这两天的mailist正好有人遇到了这个问题。
[erlang_question]gen_server and init
问题如下:

Matthew Evans:
Hi,
We have used this pattern in genservers for a long time now:
init(
) -> %% Some stuff {ok, #state{}, 0}.
%%%%%%
handle_info(timeout, State) -> %% Init stuff {noreply,State}
Basically the idea is to prevent init from blocking and to have init/1 return with a timeout of 0 causing an immediate timeout message to be invoked in the handle_info.
Here's what's odd. Sometimes this timeout does not fire. It doesn't appear that any message is getting sent, but I would imagine that since it's a registered gen_server there is no way that can happen.
Does anyone have any ideas?
We are running vsn 17.1, and ntp is enabled on the host (Linux).
Thanks

提问者与作者的思路一样,想要在timeout里面做些初始化操作。然而却没想到timeout并没有触发。
以下摘取一些回答。

Answers:

Sergej Jurečko:

If something is in the message queue before init is done executing, that timeout will never get called. Timeout means execute only if nothing else happens during. You should be using self() ! timeout
如果在init没有完成之前消息队列里面存在消息,timeout将永远不会调用。应该使用self()!timeout这种方式

Loïc Hoguin(cowboy 作者)

This and sending yourself a message is a bad idea. It will usually work,
until it doesn't, and you will have a very hard time figuring out why.
Instead, start the process using proc_lib:spawn_link or
proc_lib:start_link (depending on whether it needs to be synchronous or
not), then perform your initialization (calling proc_lib:init_ack where
appropriate), and finally calling gen_server:enter_loop.
What this gives you is pretty much the ability to customize the
initialization of your gen_server process.
This is the correct way to do it. Your solution can fail if you receive
a message. Sending yourself a message is subject to race conditions
where you receive a message before you could init.
大体意思说这个方式是bad idea。应该使用proc_lib:spawn_link, proc_lib:start_link, proc_lib:init_ack, gen_server:enter_loop等。

Max Lapshin

Loic is right, but you should understand that you can receive message
before your "self() ! init" message only if you explicitly tell your pid
someone in init() because before the end of init your pid is unknown to
others.
Loic是对的~但是你应该明白除非你在init的过程中将自己的pid告诉其他进程才会在init返回之前接到消息,因为init没有完成之前,pid对其他是未知的。

Loïc Hoguin

(Had problems pasting so hope it's all OK!)

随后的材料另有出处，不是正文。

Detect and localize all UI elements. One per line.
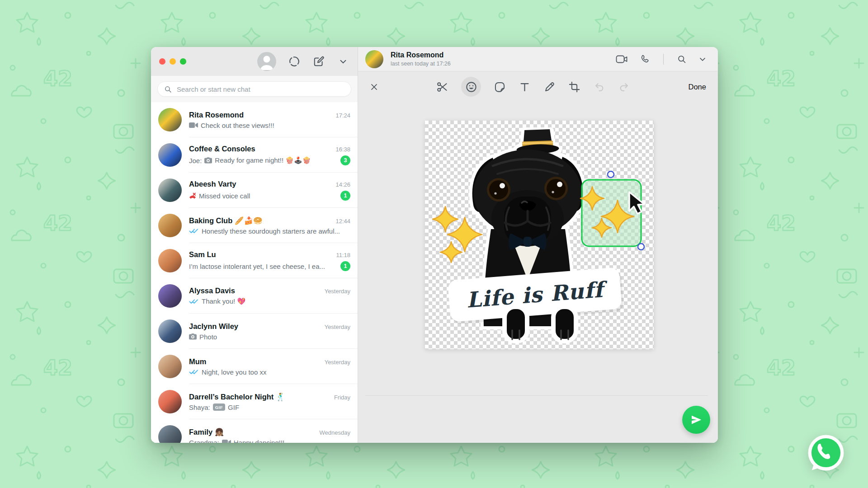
chat-item-sam-lu[interactable]: Sam Lu11:18 I’m lactose intolerant yet, … [151, 243, 358, 278]
new-chat-icon [313, 56, 325, 67]
sidebar: Rita Rosemond17:24 Check out these views… [151, 47, 358, 443]
caption-banner: Life is Ruff [448, 267, 624, 324]
send-button[interactable] [682, 406, 710, 434]
zoom-window-button[interactable] [180, 58, 186, 65]
sticker-editor-toolbar: Done [358, 71, 718, 102]
avatar [158, 178, 182, 202]
chat-item-alyssa-davis[interactable]: Alyssa DavisYesterday Thank you! 💖 [151, 278, 358, 314]
chat-item-rita-rosemond[interactable]: Rita Rosemond17:24 Check out these views… [151, 102, 358, 137]
editor-tools [436, 77, 630, 97]
read-receipts-icon [189, 228, 199, 234]
chat-time: 12:44 [335, 218, 350, 225]
chat-item-baking-club[interactable]: Baking Club 🥖🍰🥯12:44 Honestly these sour… [151, 208, 358, 243]
chevron-down-icon [698, 55, 707, 64]
chat-item-mum[interactable]: MumYesterday Night, love you too xx [151, 349, 358, 384]
close-window-button[interactable] [159, 58, 165, 65]
sidebar-menu-button[interactable] [337, 55, 349, 68]
sticker-icon [494, 81, 506, 93]
chat-header: Rita Rosemond last seen today at 17:26 [358, 47, 718, 71]
text-tool-icon [519, 81, 531, 93]
redo-icon [618, 81, 630, 93]
video-call-button[interactable] [616, 55, 628, 64]
rotate-handle[interactable] [608, 171, 614, 178]
chat-item-darrells-bachelor-night[interactable]: Darrell’s Bachelor Night 🕺Friday Shaya: … [151, 384, 358, 419]
profile-avatar-button[interactable] [257, 52, 276, 71]
close-editor-button[interactable] [370, 83, 378, 91]
cut-tool-button[interactable] [436, 81, 448, 93]
chat-time: Yesterday [325, 359, 350, 366]
search-icon [677, 55, 686, 64]
avatar [158, 143, 182, 167]
chat-preview: Shaya: GIF GIF [189, 404, 239, 411]
emoji-selection-box[interactable] [580, 171, 644, 250]
read-receipts-icon [189, 369, 199, 375]
chat-time: Yesterday [325, 324, 350, 330]
chevron-down-icon [338, 56, 348, 66]
chat-name: Family 👧🏽 [189, 428, 224, 436]
text-tool-button[interactable] [519, 81, 531, 93]
chat-name: Darrell’s Bachelor Night 🕺 [189, 393, 285, 401]
resize-handle[interactable] [638, 244, 644, 250]
crop-icon [568, 81, 580, 93]
contact-avatar[interactable] [365, 50, 383, 68]
video-camera-icon [189, 122, 198, 128]
send-icon [689, 413, 703, 427]
search-pill [157, 81, 351, 97]
sticker-tool-button[interactable] [494, 81, 506, 93]
chat-name: Jaclynn Wiley [189, 322, 238, 331]
crop-tool-button[interactable] [568, 81, 580, 93]
header-divider [663, 54, 664, 65]
chat-item-coffee-consoles[interactable]: Coffee & Consoles16:38 Joe: Ready for ga… [151, 137, 358, 173]
emoji-tool-button[interactable] [461, 77, 481, 97]
unread-badge: 3 [340, 155, 350, 165]
window-controls [159, 58, 186, 65]
chat-name: Alyssa Davis [189, 286, 235, 295]
avatar [158, 390, 182, 413]
chat-preview: Night, love you too xx [189, 368, 266, 376]
avatar [158, 355, 182, 378]
voice-call-button[interactable] [640, 54, 650, 64]
close-icon [370, 83, 378, 91]
sparkles-emoji-left [433, 206, 482, 263]
chat-name: Baking Club 🥖🍰🥯 [189, 216, 263, 225]
chat-time: 17:24 [335, 112, 350, 119]
chat-preview: I’m lactose intolerant yet, I see cheese… [189, 263, 325, 270]
chat-item-jaclynn-wiley[interactable]: Jaclynn WileyYesterday Photo [151, 314, 358, 349]
draw-tool-button[interactable] [543, 81, 556, 93]
chat-name: Coffee & Consoles [189, 145, 255, 153]
missed-call-icon [189, 192, 196, 199]
contact-last-seen: last seen today at 17:26 [391, 61, 451, 67]
avatar [158, 319, 182, 343]
read-receipts-icon [189, 299, 199, 304]
search-input[interactable] [177, 85, 344, 93]
sticker-canvas[interactable]: Life is Ruff [425, 121, 654, 349]
chat-time: Friday [334, 394, 350, 401]
chat-list: Rita Rosemond17:24 Check out these views… [151, 102, 358, 443]
unread-badge: 1 [340, 261, 350, 271]
video-call-icon [616, 55, 628, 64]
chat-menu-button[interactable] [698, 55, 707, 64]
chat-item-abeesh-varty[interactable]: Abeesh Varty14:26 Missed voice call 1 [151, 173, 358, 208]
new-chat-button[interactable] [312, 55, 325, 68]
chat-time: 14:26 [335, 181, 350, 188]
chat-preview: Grandma: Happy dancing!!! [189, 439, 284, 443]
chat-time: Wednesday [320, 429, 350, 436]
minimize-window-button[interactable] [170, 58, 176, 65]
gif-badge-icon: GIF [213, 404, 225, 411]
chat-preview: Thank you! 💖 [189, 297, 245, 305]
avatar [158, 108, 182, 131]
undo-icon [593, 81, 605, 93]
undo-button[interactable] [593, 81, 605, 93]
status-button[interactable] [288, 55, 301, 68]
redo-button[interactable] [618, 81, 630, 93]
done-button[interactable]: Done [689, 83, 706, 91]
search-in-chat-button[interactable] [677, 55, 686, 64]
person-icon [257, 52, 276, 71]
pencil-icon [543, 81, 556, 93]
chat-time: 16:38 [335, 146, 350, 153]
scissors-icon [436, 81, 448, 93]
chat-preview: Honestly these sourdough starters are aw… [189, 227, 340, 235]
chat-item-family[interactable]: Family 👧🏽Wednesday Grandma: Happy dancin… [151, 419, 358, 443]
chat-time: 11:18 [336, 252, 350, 258]
active-tool-highlight [461, 77, 481, 97]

I'm not sure what you wrote there but I can give you two scenarios where
it can fail off the top of my head. The first is very unlikely and can
only fail if you use the 0 timeout, while the second is actually much
easier to observe and can fail with both methods:

P1 calls start_link
P2 init (returns 0 timeout)
P2 yields before calling receive
P1 returns from start_link and sends P2 a message
P2 receives message

And:

P1 calls start_link
P2 in init subscribes to some kind of pubsub PS
PS sends P2 message(s)
P2 returns from init and receive those messages

I'm not sure why your tool doesn't catch the first case, Concuerror
definitely does, and without needing to write all this weird code too. :-)

Here is the module:

1
-module(z).
-behaviour(gen_server).

-export([start_link/0]).

%% Operational API
-export([read/0]).

%% gen_server API
-export([
          init/1,
          handle_cast/2,
          handle_call/3,
          terminate/2,
          code_change/3,
          handle_info/2,
		 test/0
]).

test() ->
	start_link(),
	ready = read(),
	stop().

%% API
start_link() ->
     gen_server:start({local, ?MODULE}, ?MODULE, [], []).

read() ->
     gen_server:call(?MODULE, read).

stop() ->
	gen_server:call(?MODULE, stop).

%% Callbacks
init([]) ->
     {ok, initializing, 0}.

handle_call(read, _From, State) ->
     {reply, State, State};
handle_call(stop, _, State) ->
	{stop, normal, ok, stop}.

handle_cast(_M, State) ->
     {noreply, State}.

handle_info(timeout, _State) ->
     {noreply, ready}.

terminate(_How, _State) ->
     ok.

code_change(_OldVsn, State, _Extra) ->
     {ok, State}.

(注:handlecall(stop, , State)的State应该是_State, 否则编译不过).

Test

Loic给出了一个module,用concuerror进行了测试,这个模块的init中指定timeout为0,然后handle_info(timeout。。。)并没有触发。
concuerror是一个用来测试erlang中一些看起来没有问题的程序,但是在并行情况下可能发生的问题的工具。
参考
官网
concuerror tutorial
github
以下是我运行的结果。

1
youthy@youthy:~/code/Concuerror$ ./concuerror -f "../etest/z.erl" -m z -t test --after_timeout 1000 
concuerror: WARNING: file ../etest/z.erl shadows the default ./z.beam
Concuerror started at 31 Jul 2015 07:21:55
Writing results in concuerror_report.txt

Info: Instrumented z
Info: Instrumented io_lib
Info: Instrumented gen_server
Info: Instrumented gen
Info: Instrumented proc_lib
Info: Instrumented erlang
Info: Instrumented init
Info: Instrumented sys
Info: You can see pairs of racing instructions (in the report and --graph) with '--show_races true'
Error: Stop testing on first error. (Check '-h keep_going').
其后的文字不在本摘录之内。